(DIRECTIONS FOR THIS TASK) The records that follow are to be reproduced exactly. Any pictures in them are left out.

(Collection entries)

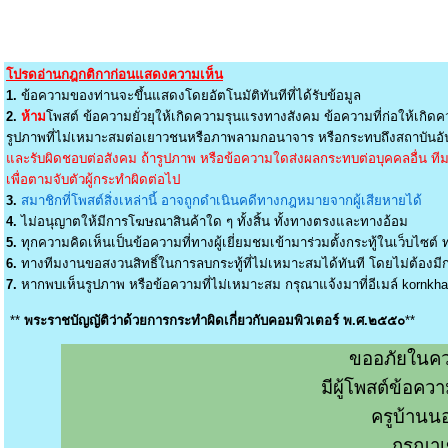
โปรดอ่านกฎกติกาก่อนแสดงความเห็น
1.
ข้อความของท่านจะขึ้นแสดงโดยอัตโนมัติทันทีที่ได้รับข้อมูล
2.
ห้าม
โพสต์ ข้อความยั่วยุให้เกิดความรุนแรงทางสังคม ข้อความที่ก่อให้เกิดค
รูปภาพที่ไม่เหมาะสมต่อเยาวชนหรือภาพลามกอนาจาร หรือกระทบถึงสถาบันอัน
และรับผิดชอบต่อสังคม ถ้ารูปภาพ หรือข้อความใดส่งผลกระทบต่อบุคคลอื่น ทีมง
เพื่อตามจับตัวผู้กระทำผิดต่อไป
3.
สมาชิกที่โพสต์สิ่งเหล่านี้ อาจถูกดำเนินคดีทางกฎหมายจากผู้เสียหายได้
4.
ไม่อนุญาตให้มีการโฆษณาสินค้าใด ๆ ทั้งสิ้น ทั้งทางตรงและทางอ้อม
5.
ทุกความคิดเห็นเป็นข้อความที่ทางผู้เยี่ยมชมเข้ามาร่วมตั้งกระทู้ในเว็บไซต์ ท
6.
ทางทีมงานขอสงวนสิทธิ์ในการลบกระทู้ที่ไม่เหมาะสมได้ทันที โดยไม่ต้องมีกา
7.
หากพบเห็นรูปภาพ หรือข้อความที่ไม่เหมาะสม กรุณาแจ้งมาที่อีเมล์
kornkh
**
พระราชบัญญัติว่าด้วยการกระทำผิดเกี่ยวกับคอมพิวเตอร์ พ.ศ.๒๕๕๐
**
ขออภัยในคว
มีผู้โพสต์ข้อค
ครูบ้านน
กรุณาเ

(WRITTEN RESPONSE)
โปรดอ่านกฎกติกาก่อนแสดงความเห็น
1.
ข้อความของท่านจะขึ้นแสดงโดยอัตโนมัติทันทีที่ได้รับข้อมูล
2.
ห้าม
โพสต์ ข้อความยั่วยุให้เกิดความรุนแรงทางสังคม ข้อความที่ก่อให้เกิดค
รูปภาพที่ไม่เหมาะสมต่อเยาวชนหรือภาพลามกอนาจาร หรือกระทบถึงสถาบันอัน
และรับผิดชอบต่อสังคม ถ้ารูปภาพ หรือข้อความใดส่งผลกระทบต่อบุคคลอื่น ทีมง
เพื่อตามจับตัวผู้กระทำผิดต่อไป
3.
สมาชิกที่โพสต์สิ่งเหล่านี้ อาจถูกดำเนินคดีทางกฎหมายจากผู้เสียหายได้
4.
ไม่อนุญาตให้มีการโฆษณาสินค้าใด ๆ ทั้งสิ้น ทั้งทางตรงและทางอ้อม
5.
ทุกความคิดเห็นเป็นข้อความที่ทางผู้เยี่ยมชมเข้ามาร่วมตั้งกระทู้ในเว็บไซต์ ท
6.
ทางทีมงานขอสงวนสิทธิ์ในการลบกระทู้ที่ไม่เหมาะสมได้ทันที โดยไม่ต้องมีกา
7.
หากพบเห็นรูปภาพ หรือข้อความที่ไม่เหมาะสม กรุณาแจ้งมาที่อีเมล์
kornkh
**
พระราชบัญญัติว่าด้วยการกระทำผิดเกี่ยวกับคอมพิวเตอร์ พ.ศ.๒๕๕๐
**
ขออภัยในคว
มีผู้โพสต์ข้อค
ครูบ้านน
กรุณาเ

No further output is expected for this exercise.